**PROVIDED DATA:**
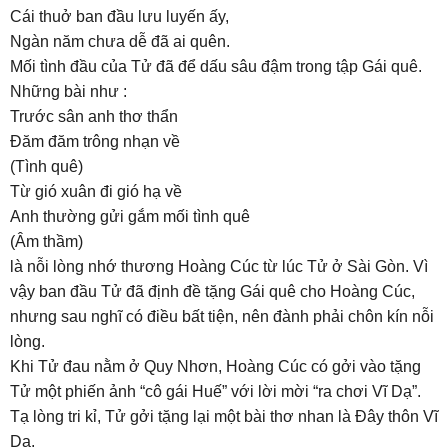
Cái thuở ban đầu lưu luyến ấy,
Ngàn năm chưa dễ đã ai quên.
Mối tình đầu của Tử đã để dấu sâu đậm trong tập Gái quê.
Những bài như :
Trước sân anh thơ thẩn
Đăm đăm trông nhạn về
(Tình quê)
Từ gió xuân đi gió hạ về
Anh thường gửi gắm mối tình quê
(Âm thầm)
là nỗi lòng nhớ thương Hoàng Cúc từ lúc Tử ở Sài Gòn. Vì
vậy ban đầu Tử đã định đề tặng Gái quê cho Hoàng Cúc,
nhưng sau nghĩ có điều bất tiện, nên đành phải chôn kín nỗi
lòng.
Khi Tử đau nằm ở Quy Nhơn, Hoàng Cúc có gởi vào tặng
Tử một phiến ảnh “cô gái Huế” với lời mời “ra chơi Vĩ Dạ”.
Tạ lòng tri kỉ, Tử gởi tặng lại một bài thơ nhan là Đây thôn Vĩ
Dạ.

**ASSIGNED TASK:** An exact, word-for-word copy of the records is expected, with no pictures in it.

**OUTPUT FOR THIS EXERCISE:**
Cái thuở ban đầu lưu luyến ấy,
Ngàn năm chưa dễ đã ai quên.
Mối tình đầu của Tử đã để dấu sâu đậm trong tập Gái quê.
Những bài như :
Trước sân anh thơ thẩn
Đăm đăm trông nhạn về
(Tình quê)
Từ gió xuân đi gió hạ về
Anh thường gửi gắm mối tình quê
(Âm thầm)
là nỗi lòng nhớ thương Hoàng Cúc từ lúc Tử ở Sài Gòn. Vì
vậy ban đầu Tử đã định đề tặng Gái quê cho Hoàng Cúc,
nhưng sau nghĩ có điều bất tiện, nên đành phải chôn kín nỗi
lòng.
Khi Tử đau nằm ở Quy Nhơn, Hoàng Cúc có gởi vào tặng
Tử một phiến ảnh “cô gái Huế” với lời mời “ra chơi Vĩ Dạ”.
Tạ lòng tri kỉ, Tử gởi tặng lại một bài thơ nhan là Đây thôn Vĩ
Dạ.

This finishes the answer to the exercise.